Foster Swift Employment, Labor & Benefits Quarterly
The HEART Act was signed into law on June 17, 2008. The Act provides tax relief to the men and women in our nation’s armed services and others volunteering service on behalf of the United States. The HEART Act affects both qualified retirement plans and cafeteria plans in the following ways:
- A retirement plan must treat a participant who (1) leaves employment for qualified military service and (2) cannot be reemployed because of death or disability as an individual who was reemployed on the day preceding death or disability and terminated employment thereafter because of the event. The provision applies in the case of deaths and disabilities occurring on or after January 1, 2007, and must be adopted on or before the last day of the first plan year beginning on or after January 1, 2010.
- The 10% early distribution penalty does not apply to retirement plan distributions to individuals who are called to active military service for a period of at least 180 days or indefinitely. This provision applies to reservists ordered or called to active duty on or after December 31, 2007.
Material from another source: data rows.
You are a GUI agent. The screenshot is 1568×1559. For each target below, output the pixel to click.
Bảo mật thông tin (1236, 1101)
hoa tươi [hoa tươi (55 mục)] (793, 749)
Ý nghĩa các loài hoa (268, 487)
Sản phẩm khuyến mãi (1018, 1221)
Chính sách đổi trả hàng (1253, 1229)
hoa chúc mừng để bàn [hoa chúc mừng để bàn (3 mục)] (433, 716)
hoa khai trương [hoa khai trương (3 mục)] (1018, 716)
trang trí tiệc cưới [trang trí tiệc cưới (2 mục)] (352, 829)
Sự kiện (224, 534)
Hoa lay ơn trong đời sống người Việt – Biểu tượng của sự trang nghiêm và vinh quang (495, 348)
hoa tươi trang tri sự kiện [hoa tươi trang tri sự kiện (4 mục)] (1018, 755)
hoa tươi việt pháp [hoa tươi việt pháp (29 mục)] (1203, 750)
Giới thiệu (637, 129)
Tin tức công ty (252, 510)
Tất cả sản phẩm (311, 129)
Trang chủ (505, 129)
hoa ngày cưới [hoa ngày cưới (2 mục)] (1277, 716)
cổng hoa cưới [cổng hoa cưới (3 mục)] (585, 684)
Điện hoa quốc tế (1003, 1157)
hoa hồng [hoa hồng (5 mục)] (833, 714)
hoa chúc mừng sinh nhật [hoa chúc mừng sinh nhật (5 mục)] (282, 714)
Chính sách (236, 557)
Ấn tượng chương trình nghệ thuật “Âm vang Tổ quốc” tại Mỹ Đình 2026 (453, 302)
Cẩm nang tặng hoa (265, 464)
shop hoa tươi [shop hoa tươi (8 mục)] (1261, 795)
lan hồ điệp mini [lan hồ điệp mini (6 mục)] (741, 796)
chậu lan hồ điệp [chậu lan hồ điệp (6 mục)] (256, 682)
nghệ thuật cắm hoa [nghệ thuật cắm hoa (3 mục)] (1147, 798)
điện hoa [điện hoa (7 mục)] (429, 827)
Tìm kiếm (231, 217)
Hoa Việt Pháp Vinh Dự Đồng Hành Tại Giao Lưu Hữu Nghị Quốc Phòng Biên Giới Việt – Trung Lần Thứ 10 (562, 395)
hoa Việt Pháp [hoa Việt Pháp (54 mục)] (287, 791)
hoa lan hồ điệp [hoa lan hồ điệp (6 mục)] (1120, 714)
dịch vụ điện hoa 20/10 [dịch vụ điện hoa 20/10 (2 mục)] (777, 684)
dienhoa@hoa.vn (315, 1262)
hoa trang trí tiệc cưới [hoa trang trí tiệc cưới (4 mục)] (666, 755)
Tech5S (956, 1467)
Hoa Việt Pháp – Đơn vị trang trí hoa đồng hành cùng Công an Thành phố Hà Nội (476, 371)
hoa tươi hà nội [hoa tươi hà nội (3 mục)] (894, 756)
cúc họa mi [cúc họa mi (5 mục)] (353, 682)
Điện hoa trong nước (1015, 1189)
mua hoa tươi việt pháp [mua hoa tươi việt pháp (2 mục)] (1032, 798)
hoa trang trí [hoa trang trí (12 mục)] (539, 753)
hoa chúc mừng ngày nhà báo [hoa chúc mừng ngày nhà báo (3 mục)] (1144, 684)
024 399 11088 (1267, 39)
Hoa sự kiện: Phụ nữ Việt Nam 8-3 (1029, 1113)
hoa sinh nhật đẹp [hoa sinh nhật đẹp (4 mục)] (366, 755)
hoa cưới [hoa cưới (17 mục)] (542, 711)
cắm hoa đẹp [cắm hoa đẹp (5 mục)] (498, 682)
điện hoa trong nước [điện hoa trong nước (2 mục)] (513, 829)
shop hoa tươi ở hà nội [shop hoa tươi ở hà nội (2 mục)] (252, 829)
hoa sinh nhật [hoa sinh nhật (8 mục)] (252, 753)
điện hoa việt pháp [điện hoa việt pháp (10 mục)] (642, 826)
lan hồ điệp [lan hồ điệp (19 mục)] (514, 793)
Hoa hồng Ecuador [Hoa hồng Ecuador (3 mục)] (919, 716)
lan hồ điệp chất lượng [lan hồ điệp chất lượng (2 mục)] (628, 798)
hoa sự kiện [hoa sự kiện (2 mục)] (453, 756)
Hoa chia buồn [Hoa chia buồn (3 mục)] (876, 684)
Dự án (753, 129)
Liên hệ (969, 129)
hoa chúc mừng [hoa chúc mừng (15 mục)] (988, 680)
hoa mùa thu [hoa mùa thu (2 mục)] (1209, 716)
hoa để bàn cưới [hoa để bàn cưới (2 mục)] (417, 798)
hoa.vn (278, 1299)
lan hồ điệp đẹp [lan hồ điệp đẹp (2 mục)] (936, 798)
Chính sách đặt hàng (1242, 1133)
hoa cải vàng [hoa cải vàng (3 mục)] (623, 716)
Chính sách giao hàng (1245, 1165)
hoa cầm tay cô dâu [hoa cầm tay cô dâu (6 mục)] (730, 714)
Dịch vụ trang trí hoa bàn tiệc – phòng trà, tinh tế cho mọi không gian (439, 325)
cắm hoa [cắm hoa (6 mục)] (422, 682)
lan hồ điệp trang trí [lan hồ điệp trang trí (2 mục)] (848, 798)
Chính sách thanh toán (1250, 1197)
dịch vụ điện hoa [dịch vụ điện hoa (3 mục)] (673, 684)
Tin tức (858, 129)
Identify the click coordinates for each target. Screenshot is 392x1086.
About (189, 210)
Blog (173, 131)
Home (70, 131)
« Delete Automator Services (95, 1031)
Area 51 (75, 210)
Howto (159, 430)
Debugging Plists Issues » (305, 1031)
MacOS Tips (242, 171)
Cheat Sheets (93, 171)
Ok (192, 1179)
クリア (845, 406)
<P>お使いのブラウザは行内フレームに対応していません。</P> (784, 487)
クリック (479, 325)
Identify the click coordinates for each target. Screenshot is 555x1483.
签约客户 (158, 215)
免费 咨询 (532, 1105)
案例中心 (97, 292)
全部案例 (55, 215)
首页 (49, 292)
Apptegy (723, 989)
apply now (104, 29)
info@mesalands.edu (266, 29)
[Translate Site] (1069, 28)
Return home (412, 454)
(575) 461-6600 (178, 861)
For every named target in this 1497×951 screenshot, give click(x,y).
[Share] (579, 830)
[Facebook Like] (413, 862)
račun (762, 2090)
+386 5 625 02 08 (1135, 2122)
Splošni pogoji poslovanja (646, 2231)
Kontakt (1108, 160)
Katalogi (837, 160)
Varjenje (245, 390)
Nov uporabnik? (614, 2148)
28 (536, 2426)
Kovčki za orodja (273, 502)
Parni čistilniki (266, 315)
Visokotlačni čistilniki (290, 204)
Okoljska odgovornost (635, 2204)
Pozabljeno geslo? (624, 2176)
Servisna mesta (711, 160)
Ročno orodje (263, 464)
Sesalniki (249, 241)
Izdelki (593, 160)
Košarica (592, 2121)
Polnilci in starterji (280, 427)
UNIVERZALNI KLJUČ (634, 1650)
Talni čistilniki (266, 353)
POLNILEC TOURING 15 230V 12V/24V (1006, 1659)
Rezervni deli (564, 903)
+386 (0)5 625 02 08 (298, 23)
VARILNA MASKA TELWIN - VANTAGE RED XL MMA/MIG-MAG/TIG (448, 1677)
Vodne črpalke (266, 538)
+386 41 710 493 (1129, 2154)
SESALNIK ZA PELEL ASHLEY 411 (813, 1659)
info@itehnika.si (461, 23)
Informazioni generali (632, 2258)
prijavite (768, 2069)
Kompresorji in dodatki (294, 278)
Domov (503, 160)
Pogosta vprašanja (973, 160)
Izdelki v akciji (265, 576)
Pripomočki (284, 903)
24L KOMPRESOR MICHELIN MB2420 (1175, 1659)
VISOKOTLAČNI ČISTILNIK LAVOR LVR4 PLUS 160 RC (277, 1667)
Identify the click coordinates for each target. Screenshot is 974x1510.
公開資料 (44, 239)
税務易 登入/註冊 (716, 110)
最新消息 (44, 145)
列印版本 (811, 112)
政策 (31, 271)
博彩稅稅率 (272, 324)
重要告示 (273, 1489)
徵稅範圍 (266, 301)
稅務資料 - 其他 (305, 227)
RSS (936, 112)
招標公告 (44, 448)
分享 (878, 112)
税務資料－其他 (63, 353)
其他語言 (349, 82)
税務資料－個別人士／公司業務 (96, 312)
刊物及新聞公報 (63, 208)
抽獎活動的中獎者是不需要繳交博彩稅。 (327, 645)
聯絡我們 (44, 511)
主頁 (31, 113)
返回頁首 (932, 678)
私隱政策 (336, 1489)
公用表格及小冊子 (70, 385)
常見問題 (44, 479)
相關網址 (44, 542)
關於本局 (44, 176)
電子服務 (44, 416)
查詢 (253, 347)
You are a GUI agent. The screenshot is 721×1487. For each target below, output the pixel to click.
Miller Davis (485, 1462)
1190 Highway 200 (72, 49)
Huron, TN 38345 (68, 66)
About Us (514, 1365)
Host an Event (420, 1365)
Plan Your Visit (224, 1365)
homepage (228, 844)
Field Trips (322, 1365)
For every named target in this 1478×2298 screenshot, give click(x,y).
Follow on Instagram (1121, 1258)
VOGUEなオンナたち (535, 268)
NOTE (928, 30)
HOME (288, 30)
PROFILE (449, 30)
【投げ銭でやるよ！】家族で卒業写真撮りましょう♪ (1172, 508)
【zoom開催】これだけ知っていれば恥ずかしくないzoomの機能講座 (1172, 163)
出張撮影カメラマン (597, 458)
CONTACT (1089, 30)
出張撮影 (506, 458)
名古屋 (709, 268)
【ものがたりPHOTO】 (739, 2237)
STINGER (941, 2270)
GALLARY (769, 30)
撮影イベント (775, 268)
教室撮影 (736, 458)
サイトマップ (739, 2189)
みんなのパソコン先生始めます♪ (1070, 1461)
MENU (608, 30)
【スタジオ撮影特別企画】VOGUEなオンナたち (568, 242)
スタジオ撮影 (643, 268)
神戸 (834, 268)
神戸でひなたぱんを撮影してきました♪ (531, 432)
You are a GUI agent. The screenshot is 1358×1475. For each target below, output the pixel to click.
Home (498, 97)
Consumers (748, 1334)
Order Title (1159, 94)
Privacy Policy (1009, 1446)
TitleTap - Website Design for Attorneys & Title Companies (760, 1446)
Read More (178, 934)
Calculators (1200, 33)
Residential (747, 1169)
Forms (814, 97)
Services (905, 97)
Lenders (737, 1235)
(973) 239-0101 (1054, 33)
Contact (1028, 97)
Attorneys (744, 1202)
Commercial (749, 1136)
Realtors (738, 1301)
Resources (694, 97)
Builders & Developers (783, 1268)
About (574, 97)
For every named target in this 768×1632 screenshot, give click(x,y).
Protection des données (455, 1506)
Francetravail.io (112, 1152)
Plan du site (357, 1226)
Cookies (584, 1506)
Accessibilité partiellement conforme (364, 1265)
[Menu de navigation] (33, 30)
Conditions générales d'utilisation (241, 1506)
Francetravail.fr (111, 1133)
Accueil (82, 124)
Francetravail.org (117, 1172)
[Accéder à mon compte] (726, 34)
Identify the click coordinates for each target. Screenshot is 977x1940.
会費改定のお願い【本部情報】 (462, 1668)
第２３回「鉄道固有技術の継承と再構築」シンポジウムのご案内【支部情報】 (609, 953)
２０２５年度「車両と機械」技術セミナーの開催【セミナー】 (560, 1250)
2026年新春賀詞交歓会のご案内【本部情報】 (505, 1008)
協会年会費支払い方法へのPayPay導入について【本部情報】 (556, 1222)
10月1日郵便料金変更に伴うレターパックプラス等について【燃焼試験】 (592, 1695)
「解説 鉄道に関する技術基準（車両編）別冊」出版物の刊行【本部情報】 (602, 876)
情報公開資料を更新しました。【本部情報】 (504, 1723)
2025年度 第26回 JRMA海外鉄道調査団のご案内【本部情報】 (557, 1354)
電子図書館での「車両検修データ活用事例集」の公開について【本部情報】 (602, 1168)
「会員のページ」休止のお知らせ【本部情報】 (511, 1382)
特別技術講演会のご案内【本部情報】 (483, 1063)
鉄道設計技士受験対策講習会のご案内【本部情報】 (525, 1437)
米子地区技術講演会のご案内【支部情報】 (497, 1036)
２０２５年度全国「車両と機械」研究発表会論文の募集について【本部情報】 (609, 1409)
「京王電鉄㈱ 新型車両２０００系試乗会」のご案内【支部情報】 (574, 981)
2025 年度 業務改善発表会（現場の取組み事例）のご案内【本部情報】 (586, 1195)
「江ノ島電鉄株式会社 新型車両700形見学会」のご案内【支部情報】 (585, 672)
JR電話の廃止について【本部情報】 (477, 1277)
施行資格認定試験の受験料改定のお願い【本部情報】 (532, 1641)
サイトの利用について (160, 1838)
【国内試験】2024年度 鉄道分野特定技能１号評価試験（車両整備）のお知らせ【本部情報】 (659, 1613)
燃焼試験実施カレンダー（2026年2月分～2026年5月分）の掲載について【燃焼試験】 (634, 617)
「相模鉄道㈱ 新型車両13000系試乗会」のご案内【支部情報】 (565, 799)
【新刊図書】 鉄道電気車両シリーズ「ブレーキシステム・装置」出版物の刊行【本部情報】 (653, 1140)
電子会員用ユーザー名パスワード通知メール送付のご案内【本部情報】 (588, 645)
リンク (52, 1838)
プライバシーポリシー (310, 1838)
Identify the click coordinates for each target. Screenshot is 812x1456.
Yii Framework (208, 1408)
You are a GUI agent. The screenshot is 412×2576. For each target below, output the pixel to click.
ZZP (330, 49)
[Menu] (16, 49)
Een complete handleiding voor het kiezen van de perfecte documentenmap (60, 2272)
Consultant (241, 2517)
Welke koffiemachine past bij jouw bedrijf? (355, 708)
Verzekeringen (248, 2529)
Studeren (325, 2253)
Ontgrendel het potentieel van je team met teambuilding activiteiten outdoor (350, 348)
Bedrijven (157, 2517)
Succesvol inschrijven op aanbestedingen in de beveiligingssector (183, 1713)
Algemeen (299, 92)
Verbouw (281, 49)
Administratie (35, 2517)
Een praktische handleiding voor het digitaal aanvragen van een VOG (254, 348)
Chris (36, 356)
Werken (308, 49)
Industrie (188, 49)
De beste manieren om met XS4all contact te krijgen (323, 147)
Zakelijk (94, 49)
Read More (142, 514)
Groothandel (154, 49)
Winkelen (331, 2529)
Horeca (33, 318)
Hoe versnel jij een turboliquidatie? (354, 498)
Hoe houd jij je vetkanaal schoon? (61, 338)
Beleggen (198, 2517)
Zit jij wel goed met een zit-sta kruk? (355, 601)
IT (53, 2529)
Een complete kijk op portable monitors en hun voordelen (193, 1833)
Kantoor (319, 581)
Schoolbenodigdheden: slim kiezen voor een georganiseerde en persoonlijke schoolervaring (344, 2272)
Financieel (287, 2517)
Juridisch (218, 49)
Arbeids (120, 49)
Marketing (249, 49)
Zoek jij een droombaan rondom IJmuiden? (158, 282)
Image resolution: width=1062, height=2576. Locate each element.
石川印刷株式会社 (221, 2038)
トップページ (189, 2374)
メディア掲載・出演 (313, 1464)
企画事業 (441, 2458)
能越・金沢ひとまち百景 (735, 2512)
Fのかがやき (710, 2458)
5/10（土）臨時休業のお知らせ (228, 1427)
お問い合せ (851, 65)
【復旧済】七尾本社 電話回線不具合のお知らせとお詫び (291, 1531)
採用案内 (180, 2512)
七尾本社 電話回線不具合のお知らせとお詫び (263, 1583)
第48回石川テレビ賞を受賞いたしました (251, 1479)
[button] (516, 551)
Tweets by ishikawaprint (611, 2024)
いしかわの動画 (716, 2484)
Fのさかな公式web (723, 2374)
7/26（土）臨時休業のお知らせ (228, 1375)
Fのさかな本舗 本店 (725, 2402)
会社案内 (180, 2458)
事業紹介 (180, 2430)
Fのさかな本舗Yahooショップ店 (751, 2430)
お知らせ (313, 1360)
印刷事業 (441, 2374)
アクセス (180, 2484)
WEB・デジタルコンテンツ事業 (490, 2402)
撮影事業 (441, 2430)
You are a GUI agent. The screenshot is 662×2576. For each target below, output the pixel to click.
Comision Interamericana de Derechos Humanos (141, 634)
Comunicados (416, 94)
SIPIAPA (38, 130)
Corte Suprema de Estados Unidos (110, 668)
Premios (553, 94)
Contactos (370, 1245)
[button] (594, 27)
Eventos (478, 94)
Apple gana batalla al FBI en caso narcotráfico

- For plan years beginning after 2008, a participant on military leave for at least 30 days is deemed to have severed from employment. This means that the retirement plan limits on in-service distributions of tax-deferred contributions will not apply.
- Distributions from a cafeteria plan of unused health flexible spending arrangement ("FSA") balances may be made to reservists who are called to active duty. This provision is an exception to the "use it or lose it" rule associated with health FSAs.